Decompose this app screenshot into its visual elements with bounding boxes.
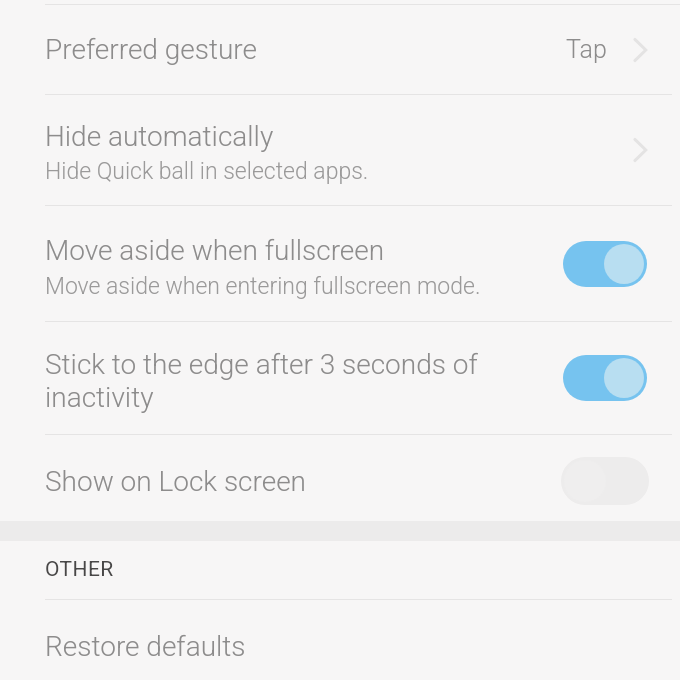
staticText: Stick to the edge after 3 seconds of ina… [45,348,545,414]
button[interactable]: Restore defaults [0,600,680,680]
button[interactable]: Hide automatically [0,95,680,205]
button[interactable]: Stick to the edge after 3 seconds of ina… [0,322,680,434]
staticText: Show on Lock screen [45,465,307,498]
staticText: Move aside when fullscreen [45,234,385,267]
staticText: Move aside when entering fullscreen mode… [45,273,481,300]
button[interactable]: Show on Lock screen [0,435,680,521]
other: Open [632,38,648,62]
staticText: Hide Quick ball in selected apps. [45,158,369,185]
staticText: Hide automatically [45,120,274,153]
button[interactable]: Preferred gesture [0,5,680,94]
button[interactable]: Move aside when fullscreen [0,206,680,321]
other: Open [632,138,648,162]
staticText: Tap [566,35,607,64]
staticText: Preferred gesture [45,33,257,66]
button[interactable]: Toggle, off [561,457,649,505]
staticText: Restore defaults [45,630,246,663]
button[interactable]: Toggle, on [563,355,647,401]
button[interactable]: Toggle, on [563,241,647,287]
staticText: OTHER [45,557,114,582]
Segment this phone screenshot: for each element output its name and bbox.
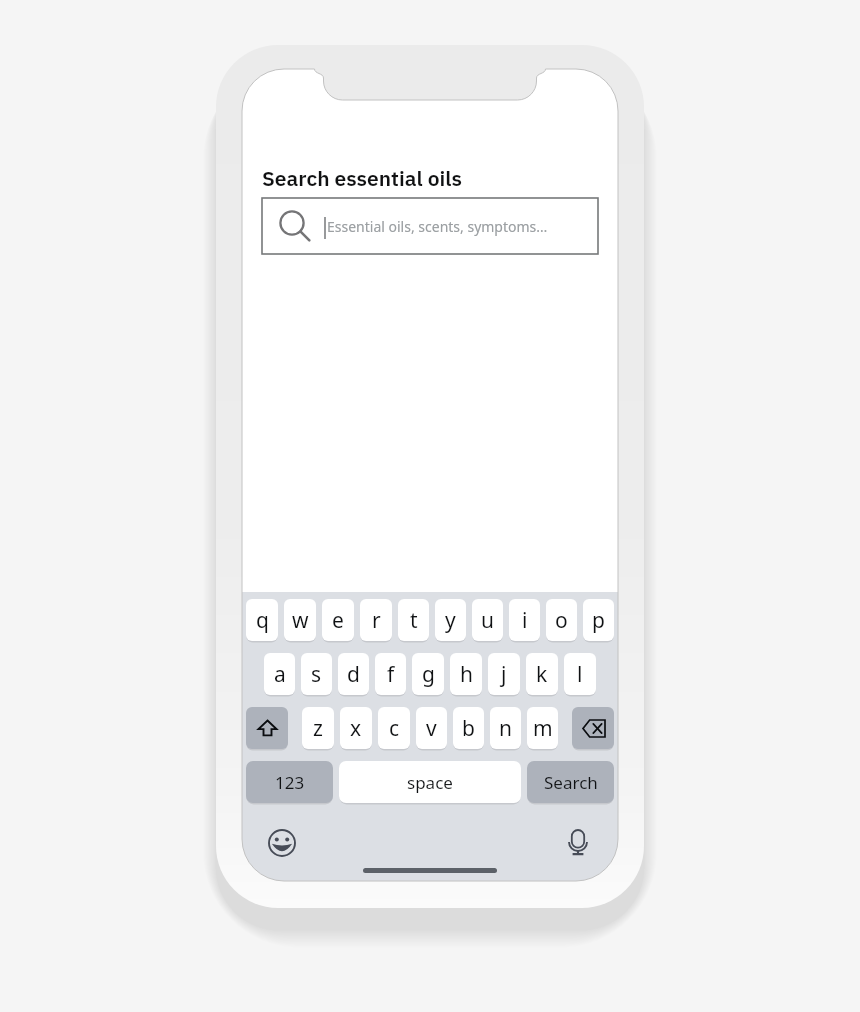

********************

> **Aim of the exercise**
Show a copy of each line from the records above in which the string "aside" occurs.

> **Your solution**
staticText: Move aside when fullscreen [45,234,385,267]
staticText: Move aside when entering fullscreen mode… [45,273,481,300]
button[interactable]: Move aside when fullscreen [0,206,680,321]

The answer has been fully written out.